Scientists "generally focus their discussions on questions that are still disputed or unanswered," Oreskes wrote in 2007, "rather than on matters about which everyone agrees." Just as few papers bother to tout the existence of gravity or atoms anymore, the scientific need to re-explain humanity's role in climate change seems to be fading. Of the 12,000 studies examined in the new analysis, nearly 8,000 "simply accept this fact and go on to examine the consequences," co-author Dana Nuccitelli writes in the Guardian.

More than 4,000 papers did express a stance on human involvement, though, and the survey's authors took a conservative approach in classifying those positions. "[I]f a paper minimized the human contribution, we classified that as a rejection," they explain on the website Skeptical Science. "For example, if a paper were to say 'the sun caused most of the global warming over the past century,' that would be included in the less than 3% of papers in the rejection categories."

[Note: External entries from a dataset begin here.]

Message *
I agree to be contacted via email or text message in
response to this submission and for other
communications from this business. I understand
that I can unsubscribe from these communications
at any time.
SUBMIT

Yet their analysis still shows a crushing consensus that humans are fueling climate change, and it comes at an especially relevant time. Not only have political debates stalled climate-change action in the U.S. and many other countries — leaving little room for progress at United Nations climate talks — but the Earth also recently reached a bleak milestone. Atmospheric levels of carbon dioxide, a potent and durable greenhouse gas emitted by burning fossil fuels, have hit 400 parts per million for the first time in human history.